__What needs to be done__
Among the lines of the listing below, count those with the string "diversos". Give the number and no commentary.

__Data for processing__

[Start of section]

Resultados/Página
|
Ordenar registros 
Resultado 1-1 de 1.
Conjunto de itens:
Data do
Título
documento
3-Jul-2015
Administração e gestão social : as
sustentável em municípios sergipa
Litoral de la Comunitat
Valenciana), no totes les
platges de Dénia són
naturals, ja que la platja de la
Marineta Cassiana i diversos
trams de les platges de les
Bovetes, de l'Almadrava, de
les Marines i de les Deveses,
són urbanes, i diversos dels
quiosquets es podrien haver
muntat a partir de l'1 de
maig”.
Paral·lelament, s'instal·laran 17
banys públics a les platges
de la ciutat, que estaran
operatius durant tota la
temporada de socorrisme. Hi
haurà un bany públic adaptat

[End of section]
[Start of section]

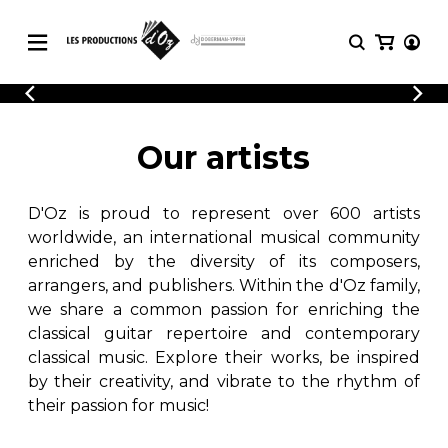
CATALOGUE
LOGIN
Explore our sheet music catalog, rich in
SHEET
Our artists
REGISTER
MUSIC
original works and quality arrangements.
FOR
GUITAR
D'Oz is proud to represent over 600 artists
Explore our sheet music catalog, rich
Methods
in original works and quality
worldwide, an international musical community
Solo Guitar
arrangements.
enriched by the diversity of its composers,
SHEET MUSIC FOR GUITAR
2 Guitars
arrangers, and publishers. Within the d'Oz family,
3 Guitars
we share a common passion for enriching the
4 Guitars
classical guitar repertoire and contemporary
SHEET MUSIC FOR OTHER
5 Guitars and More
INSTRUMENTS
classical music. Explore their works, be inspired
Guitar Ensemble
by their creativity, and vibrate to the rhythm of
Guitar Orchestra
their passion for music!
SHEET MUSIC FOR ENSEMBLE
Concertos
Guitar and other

[End of section]
[Start of section]

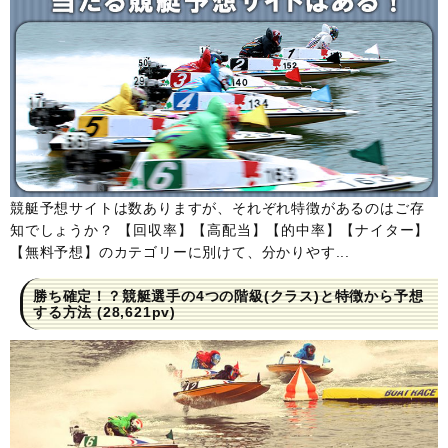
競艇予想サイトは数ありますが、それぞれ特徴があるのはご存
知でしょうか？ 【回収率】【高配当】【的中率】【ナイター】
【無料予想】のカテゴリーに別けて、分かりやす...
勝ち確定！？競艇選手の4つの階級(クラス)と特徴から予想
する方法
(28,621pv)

[End of section]

__Output below__
2